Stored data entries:
★ ★ ★

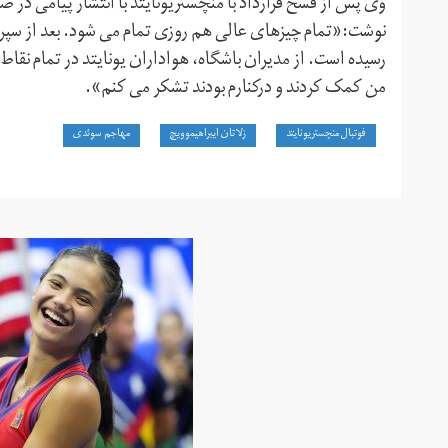
وی پس از فسخ قرارداد با منچستریونایتد با انتشار پیامی در
نوشت:«تمام چیزهای عالی هم روزی تمام می شود. بعد از سپری
رسیده است. از مدیران باشگاه، هواداران یونایتد در تمام نقاط 
من کمک کردند و درکنارم بودند تشکر می کنم».
فوتبال منچستریونایتد
زلاتان ایبراهیموویچ
مهاجم سوئدی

★ ★ ★

[WORK REQUEST] Count the lines in the entries above that hold the string "تمام", and give that count without any other text.

[THE COMPLETED TASK] 2